**Supplied records:**

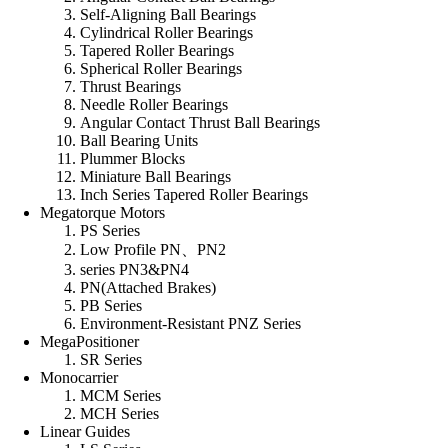
Self-Aligning Ball Bearings
Cylindrical Roller Bearings
Tapered Roller Bearings
Spherical Roller Bearings
Thrust Bearings
Needle Roller Bearings
Angular Contact Thrust Ball Bearings
Ball Bearing Units
Plummer Blocks
Miniature Ball Bearings
Inch Series Tapered Roller Bearings
Megatorque Motors
PS Series
Low Profile PN、PN2
series PN3&PN4
PN(Attached Brakes)
PB Series
Environment-Resistant PNZ Series
MegaPositioner
SR Series
Monocarrier
MCM Series
MCH Series
Linear Guides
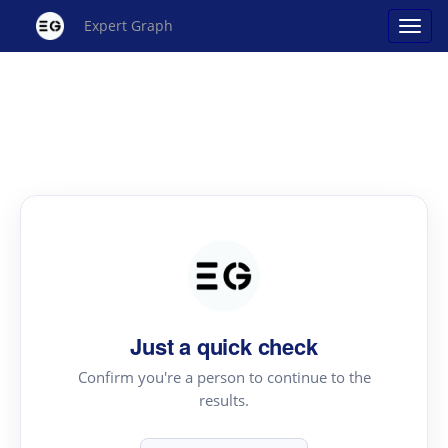
Expert Graph
Just a quick check
Confirm you're a person to continue to the
results.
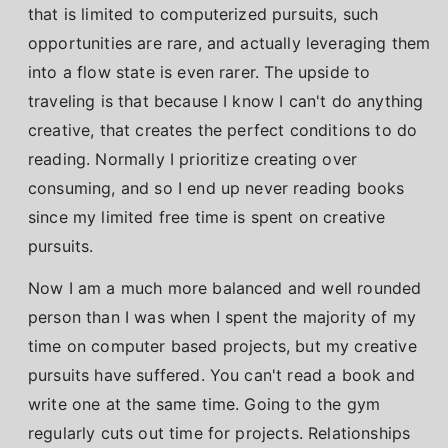
that is limited to computerized pursuits, such
opportunities are rare, and actually leveraging them
into a flow state is even rarer. The upside to
traveling is that because I know I can't do anything
creative, that creates the perfect conditions to do
reading. Normally I prioritize creating over
consuming, and so I end up never reading books
since my limited free time is spent on creative
pursuits.
Now I am a much more balanced and well rounded
person than I was when I spent the majority of my
time on computer based projects, but my creative
pursuits have suffered. You can't read a book and
write one at the same time. Going to the gym
regularly cuts out time for projects. Relationships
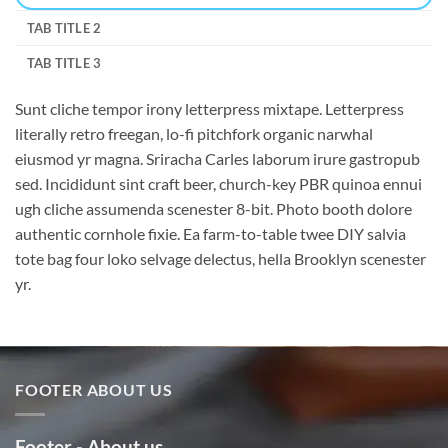
TAB TITLE 2
TAB TITLE 3
Sunt cliche tempor irony letterpress mixtape. Letterpress
literally retro freegan, lo-fi pitchfork organic narwhal
eiusmod yr magna. Sriracha Carles laborum irure gastropub
sed. Incididunt sint craft beer, church-key PBR quinoa ennui
ugh cliche assumenda scenester 8-bit. Photo booth dolore
authentic cornhole fixie. Ea farm-to-table twee DIY salvia
tote bag four loko selvage delectus, hella Brooklyn scenester
yr.
FOOTER ABOUT US
Footer - About us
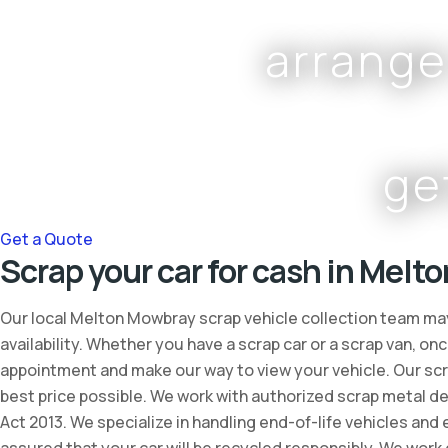
arrange
ge
Get a Quote
Scrap your car for cash in Melt
Our local Melton Mowbray scrap vehicle collection team may
availability. Whether you have a scrap car or a scrap van, 
appointment and make our way to view your vehicle. Our scra
best price possible. We work with authorized scrap metal de
Act 2013. We specialize in handling end-of-life vehicles and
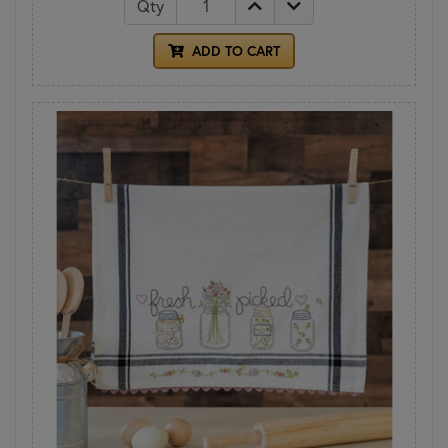
Qty
ADD TO CART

**Assignment:**
If a line in the records above contains the word "that", count it, then give the total and nothing else.

**Answer below:**
3